Be that as it may, ours at Yozgad was a comparatively healthy spiritualism, conducted by a collection of spooks who did not encourage snivelling sentimentalism, even under the guise of scientific investigation. With the exception of a monotonous melancholic, who butted in at regular intervals to inform us plaintively that he was “buried alive,” the spooks were a decidedly jovial lot. They kept us in touch with the outside world. We walked with them down Piccadilly, dined with them in the Troc., and tried to hear with them the music of the band. We conversed with Shackleton on his South Polar expedition, with men in the trenches in France, and with ships on the wide seas. From Cabinet Meetings to the good-night chat between “Beth Greig” and her girl friend, nothing was hidden from us. There was no place to which we could not go, nothing we could not see with the Spook’s eyes, or hear with his ears. A successful night at the spook-board was the nearest we could get, outside our dreams, to a breath of freedom. We forgot our captivity, our wretchedness, our anxieties, and lived joyously in the fourth dimension. And it was better than novels—streets ahead of novels—for it might be true.
CHAPTER V
IN WHICH THE READER IS INTRODUCED TO THE PIMPLE
“‘Pimple’ wants to see you, Bones,” said Freeland, one afternoon in April.
“What on earth does he want with me?” I asked. I had never yet had any truck with the five-foot-nothing of impertinence that called itself the Camp Interpreter.
“Don’t know, I’m sure. He’s waiting for you in the lane.”

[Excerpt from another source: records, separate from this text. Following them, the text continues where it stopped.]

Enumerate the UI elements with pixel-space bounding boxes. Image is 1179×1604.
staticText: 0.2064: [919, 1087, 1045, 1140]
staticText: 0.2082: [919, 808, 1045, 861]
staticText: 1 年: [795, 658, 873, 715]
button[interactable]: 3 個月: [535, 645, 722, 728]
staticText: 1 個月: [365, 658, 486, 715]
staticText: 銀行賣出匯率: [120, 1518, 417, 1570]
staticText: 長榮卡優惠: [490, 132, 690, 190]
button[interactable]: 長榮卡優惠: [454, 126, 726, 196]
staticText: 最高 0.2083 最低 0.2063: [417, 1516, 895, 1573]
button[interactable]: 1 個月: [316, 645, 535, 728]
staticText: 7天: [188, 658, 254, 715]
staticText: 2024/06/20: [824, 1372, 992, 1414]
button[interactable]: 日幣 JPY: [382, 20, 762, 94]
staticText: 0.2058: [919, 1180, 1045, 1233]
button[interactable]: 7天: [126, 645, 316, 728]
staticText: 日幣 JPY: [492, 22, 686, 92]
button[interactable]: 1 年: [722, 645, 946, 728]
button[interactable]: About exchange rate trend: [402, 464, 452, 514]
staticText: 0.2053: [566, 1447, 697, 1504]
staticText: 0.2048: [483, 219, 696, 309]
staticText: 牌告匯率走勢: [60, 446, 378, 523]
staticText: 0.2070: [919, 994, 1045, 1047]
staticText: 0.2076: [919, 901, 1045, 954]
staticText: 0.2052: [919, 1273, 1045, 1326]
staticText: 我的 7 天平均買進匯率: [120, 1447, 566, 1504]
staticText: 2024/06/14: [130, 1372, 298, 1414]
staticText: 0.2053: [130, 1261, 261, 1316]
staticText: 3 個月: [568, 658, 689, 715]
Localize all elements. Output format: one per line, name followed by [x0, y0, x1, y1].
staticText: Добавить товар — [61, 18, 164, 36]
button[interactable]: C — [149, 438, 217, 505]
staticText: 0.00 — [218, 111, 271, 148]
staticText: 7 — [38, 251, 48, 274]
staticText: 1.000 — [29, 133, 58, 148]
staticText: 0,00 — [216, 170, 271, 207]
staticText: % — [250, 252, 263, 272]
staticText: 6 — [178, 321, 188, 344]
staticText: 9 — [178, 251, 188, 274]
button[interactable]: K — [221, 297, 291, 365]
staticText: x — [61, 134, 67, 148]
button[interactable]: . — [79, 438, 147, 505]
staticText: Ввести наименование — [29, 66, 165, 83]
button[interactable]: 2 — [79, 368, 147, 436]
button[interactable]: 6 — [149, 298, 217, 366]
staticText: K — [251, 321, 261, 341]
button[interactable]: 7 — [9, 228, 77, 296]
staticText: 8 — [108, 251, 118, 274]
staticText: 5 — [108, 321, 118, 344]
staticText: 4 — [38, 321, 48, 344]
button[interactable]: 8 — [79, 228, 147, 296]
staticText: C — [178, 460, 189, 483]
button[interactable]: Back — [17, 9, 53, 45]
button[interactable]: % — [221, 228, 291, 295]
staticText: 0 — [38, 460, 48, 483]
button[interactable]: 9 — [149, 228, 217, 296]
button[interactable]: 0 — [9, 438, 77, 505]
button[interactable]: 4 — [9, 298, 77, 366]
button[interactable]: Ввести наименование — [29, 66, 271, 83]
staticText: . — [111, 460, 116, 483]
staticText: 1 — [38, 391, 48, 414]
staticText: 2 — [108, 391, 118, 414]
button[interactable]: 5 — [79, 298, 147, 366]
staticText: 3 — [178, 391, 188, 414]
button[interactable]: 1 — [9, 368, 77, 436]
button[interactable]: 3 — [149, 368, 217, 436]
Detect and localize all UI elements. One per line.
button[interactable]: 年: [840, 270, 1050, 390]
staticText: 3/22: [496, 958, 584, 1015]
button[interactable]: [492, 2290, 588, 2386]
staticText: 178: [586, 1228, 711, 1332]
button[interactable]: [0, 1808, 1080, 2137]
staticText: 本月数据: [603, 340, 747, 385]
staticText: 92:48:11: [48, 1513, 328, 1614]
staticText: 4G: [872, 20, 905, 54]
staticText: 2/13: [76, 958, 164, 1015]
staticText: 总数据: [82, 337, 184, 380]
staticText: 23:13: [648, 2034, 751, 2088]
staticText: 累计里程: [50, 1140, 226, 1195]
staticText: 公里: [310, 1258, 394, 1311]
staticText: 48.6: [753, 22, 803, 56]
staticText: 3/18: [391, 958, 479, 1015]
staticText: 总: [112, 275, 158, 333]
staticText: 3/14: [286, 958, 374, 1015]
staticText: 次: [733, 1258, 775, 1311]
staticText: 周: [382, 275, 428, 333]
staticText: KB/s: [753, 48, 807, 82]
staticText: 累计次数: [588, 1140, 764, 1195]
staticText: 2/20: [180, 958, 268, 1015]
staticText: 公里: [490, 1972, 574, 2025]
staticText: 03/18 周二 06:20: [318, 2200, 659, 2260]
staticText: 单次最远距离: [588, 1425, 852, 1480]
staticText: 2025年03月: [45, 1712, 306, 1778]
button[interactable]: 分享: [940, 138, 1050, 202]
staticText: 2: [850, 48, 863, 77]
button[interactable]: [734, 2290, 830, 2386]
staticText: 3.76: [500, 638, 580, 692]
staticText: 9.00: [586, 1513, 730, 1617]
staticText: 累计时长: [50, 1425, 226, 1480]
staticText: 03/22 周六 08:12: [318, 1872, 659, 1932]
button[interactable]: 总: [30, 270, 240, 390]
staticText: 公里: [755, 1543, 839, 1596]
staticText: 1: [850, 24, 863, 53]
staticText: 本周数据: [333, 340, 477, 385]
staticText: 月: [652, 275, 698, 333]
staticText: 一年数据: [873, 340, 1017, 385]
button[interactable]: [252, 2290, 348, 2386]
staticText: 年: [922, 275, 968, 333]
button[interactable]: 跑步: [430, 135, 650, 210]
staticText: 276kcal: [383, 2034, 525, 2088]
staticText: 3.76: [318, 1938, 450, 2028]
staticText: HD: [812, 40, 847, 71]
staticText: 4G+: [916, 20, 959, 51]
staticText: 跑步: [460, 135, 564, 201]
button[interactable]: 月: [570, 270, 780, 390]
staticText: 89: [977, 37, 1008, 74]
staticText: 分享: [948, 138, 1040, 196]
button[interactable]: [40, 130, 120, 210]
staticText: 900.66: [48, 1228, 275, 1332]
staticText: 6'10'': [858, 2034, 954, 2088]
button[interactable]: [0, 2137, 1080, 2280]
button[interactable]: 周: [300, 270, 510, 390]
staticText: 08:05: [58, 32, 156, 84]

I went down. Moïse, the Turkish Interpreter, was standing at our camp notice-board, surrounded by the usual little crowd of prisoners trying to pump him on the progress of the war. His hands were plunged deep in the pockets of a pair of nondescript riding-breeches. At intervals he took them out to readjust the pince-nez before his short-sighted eyes, and then plunged them back again. His calves were encased in uncleaned, black, leather gaiters. His sadly worn boots gave one the impression of having previously belonged to someone else. His grey-blue uniform coat had Austrian buttons on it, and his head-gear was a second-hand caricature of the Enver cap. Yet he stood there with all the assurance of a bantam cock on his own dung-heap, and crowed in the faces of his betters. He was part of the bitterness of captivity.
“Good afternoon, Jones,” he said familiarly, as I came up. He had never greeted me before—he kept his salutations for very senior officers.
“What do you want?” I asked.
He led me a little to one side, away from the crowd.